A research team from Arc Institute, NVIDIA, Stanford University, University of California, Berkeley, and University of California, San Francisco has jointly released a large-scale biological model called Evo2.
Evo2 is currently the largest publicly available AI biology model, with a complete version containing 40 billion parameters and covering 9.3 trillion nucleotides from 128000 species.
This model integrates the core languages of biology - DNA, RNA, and proteins - and is capable of processing sequences up to one million nucleotides at once.
As a genome based model, Evo2 has powerful functions such as generating complete genomes, predicting mutations, and parsing non coding DNA, which can be widely applied in fields such as biomolecular research, precision medicine, drug development, and synthetic biology.
1、 Background of the article and research motivation
This article was published by a research team from Stanford University and Arc Institute, mainly exploring a multimodal genomic basic model called Evo.
(This also includes scientists from institutions such as the University of California, Berkeley and Arc Research, who have deep research backgrounds and rich experience in genomics, bioinformatics, machine learning, and other fields.
This interdisciplinary collaboration effectively promotes the development of models!)

Technical Architecture and Methods
Evo 2 adopts a hybrid architecture Stripeshyena, which combines the language modeling capability of single nucleotide resolution and processes patterns in long sequences through multi-layer convolution operators and rotation position embedding mechanisms.

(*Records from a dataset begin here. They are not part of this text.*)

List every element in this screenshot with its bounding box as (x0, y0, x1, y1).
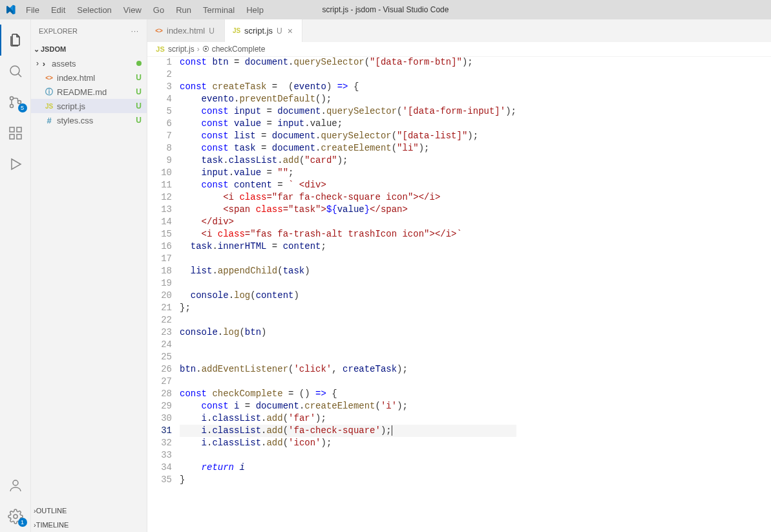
file-js-icon: JS (155, 44, 165, 54)
file-name: script.js (57, 101, 136, 111)
untracked-badge: U (136, 101, 142, 111)
accounts-icon[interactable] (0, 470, 31, 501)
extensions-icon[interactable] (0, 118, 31, 149)
untracked-badge: U (136, 73, 142, 82)
file-type-icon: › (39, 58, 49, 69)
breadcrumb-file[interactable]: script.js (168, 45, 195, 54)
line-gutter: 1234567891011121314151617181920212223242… (147, 56, 180, 532)
svg-line-1 (18, 74, 21, 77)
tab-script-js[interactable]: JSscript.jsU× (225, 19, 302, 42)
untracked-badge: U (136, 116, 142, 125)
sidebar: EXPLORER ··· ⌄ JSDOM ››assets<>index.htm… (31, 19, 147, 532)
file-type-icon: <> (44, 72, 54, 83)
file-name: styles.css (57, 116, 136, 125)
tab-bar: <>index.htmlUJSscript.jsU× (147, 19, 771, 42)
svg-marker-9 (12, 159, 21, 169)
file-type-icon: JS (44, 101, 54, 111)
tab-mod: U (209, 27, 215, 36)
titlebar: FileEditSelectionViewGoRunTerminalHelp s… (0, 0, 771, 19)
file-type-icon: <> (154, 26, 164, 36)
file-type-icon: ⓘ (44, 87, 54, 97)
settings-badge: 1 (18, 518, 27, 527)
breadcrumb-symbol[interactable]: checkComplete (212, 45, 266, 54)
timeline-section[interactable]: › TIMELINE (31, 518, 147, 532)
svg-rect-5 (10, 127, 14, 132)
activity-bar: 5 1 (0, 19, 31, 532)
menu-run[interactable]: Run (171, 3, 196, 17)
code-editor[interactable]: 1234567891011121314151617181920212223242… (147, 56, 771, 532)
file-name: README.md (57, 87, 136, 97)
sidebar-title: EXPLORER ··· (31, 19, 147, 42)
menu-go[interactable]: Go (148, 3, 169, 17)
more-icon[interactable]: ··· (131, 27, 139, 35)
vscode-logo-icon (5, 5, 16, 15)
svg-rect-7 (17, 134, 21, 139)
explorer-icon[interactable] (0, 25, 31, 56)
svg-rect-8 (17, 127, 21, 132)
outline-section[interactable]: › OUTLINE (31, 504, 147, 518)
tab-mod: U (277, 27, 282, 36)
file-name: index.html (57, 73, 136, 83)
file-type-icon: JS (231, 26, 242, 36)
menu-edit[interactable]: Edit (46, 3, 70, 17)
file-list: ››assets<>index.htmlUⓘREADME.mdUJSscript… (31, 56, 147, 127)
close-icon[interactable]: × (288, 26, 293, 36)
file-row-README-md[interactable]: ⓘREADME.mdU (31, 85, 147, 99)
tab-index-html[interactable]: <>index.htmlU (147, 19, 225, 42)
search-icon[interactable] (0, 56, 31, 87)
tab-label: script.js (244, 26, 273, 36)
svg-point-3 (10, 105, 13, 108)
menu-selection[interactable]: Selection (72, 3, 116, 17)
outline-label: OUTLINE (36, 507, 67, 515)
file-type-icon: # (44, 115, 54, 125)
menu-terminal[interactable]: Terminal (198, 3, 240, 17)
folder-header[interactable]: ⌄ JSDOM (31, 42, 147, 56)
svg-point-10 (13, 480, 18, 485)
file-row-styles-css[interactable]: #styles.cssU (31, 113, 147, 127)
svg-point-11 (14, 515, 17, 518)
source-control-icon[interactable]: 5 (0, 87, 31, 118)
file-row-assets[interactable]: ››assets (31, 56, 147, 70)
svg-point-0 (10, 66, 19, 75)
run-debug-icon[interactable] (0, 149, 31, 180)
symbol-icon: ⦿ (202, 45, 209, 53)
settings-gear-icon[interactable]: 1 (0, 501, 31, 532)
window-title: script.js - jsdom - Visual Studio Code (322, 5, 449, 14)
svg-rect-6 (10, 134, 14, 139)
file-row-script-js[interactable]: JSscript.jsU (31, 99, 147, 113)
code-content[interactable]: const btn = document.querySelector("[dat… (180, 56, 516, 532)
tab-label: index.html (167, 26, 205, 36)
timeline-label: TIMELINE (36, 521, 69, 529)
file-row-index-html[interactable]: <>index.htmlU (31, 70, 147, 85)
file-name: assets (52, 59, 136, 69)
modified-dot-icon (136, 61, 142, 66)
menu-view[interactable]: View (118, 3, 147, 17)
svg-point-2 (10, 97, 13, 100)
chevron-down-icon: ⌄ (34, 45, 39, 54)
menu-file[interactable]: File (21, 3, 45, 17)
folder-name: JSDOM (41, 45, 66, 53)
chevron-right-icon: › (197, 45, 200, 54)
scm-badge: 5 (18, 103, 27, 112)
menu-help[interactable]: Help (241, 3, 269, 17)
untracked-badge: U (136, 87, 142, 96)
sidebar-title-text: EXPLORER (39, 27, 78, 35)
menu-bar: FileEditSelectionViewGoRunTerminalHelp (21, 3, 269, 17)
editor-area: <>index.htmlUJSscript.jsU× JS script.js … (147, 19, 771, 532)
breadcrumbs[interactable]: JS script.js › ⦿ checkComplete (147, 42, 771, 56)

Its training data includes over 128000 genomic datasets covering 9.3 trillion nucleotides, which enables the model to have higher accuracy and versatility in processing complex biological information.
Evo aims to achieve sequence modeling and design at the molecular to whole genome level through deep learning techniques.
This model is based on 7 billion parameters and is capable of processing long sequences and generating high-quality genome sequences.
2. Core features of Evo model
Multimodality: Evo can simultaneously process DNA, RNA, and protein sequences to form a unified information flow. The purpose is to enable the model to better understand the complexity of the genome
Long sequence processing capability: Evo adopts a byte level single nucleotide parser, which can process long sequences exceeding 1 megabase (Mb), which is difficult to achieve in previous methods. (Just like how big language models like Kimi can handle long texts and PDFs, it's a huge leap in ability)
Generation and prediction tasks: Evo can not only generate high-quality genome sequences, but also predict the impact of gene mutations on protein function, as well as the regulation of gene expression by transcription factor binding sites (RBPs). (The ability to learn from scratch)
3、 Actually, it's a bit abstract. What can we do specifically? To summarize, the main points are as follows.
One is gene function prediction: In bacterial and phage genomes, the accuracy of Evo's gene function prediction increases with the increase of context window size.
The second aspect is the design of the CRISPR Cas system: Evo has demonstrated outstanding performance in synthetic biology experiments using the CRISPR Cas system, capable of generating diverse Cas site samples and analyzing their differences from training data through pHMMs.
Thirdly, multi gene system design: Evo has successfully generated sequences of multi gene systems that are highly similar to real data in terms of genome organization, coding density, and natural genome.

In the future, Evo 2 provides a powerful tool for quickly interpreting complex genetic information, supporting genetic engineering and treatment development.
Meanwhile, Evo 2's multimodal generation capability is not limited to biology, but can also be applied in fields such as chemistry and materials science.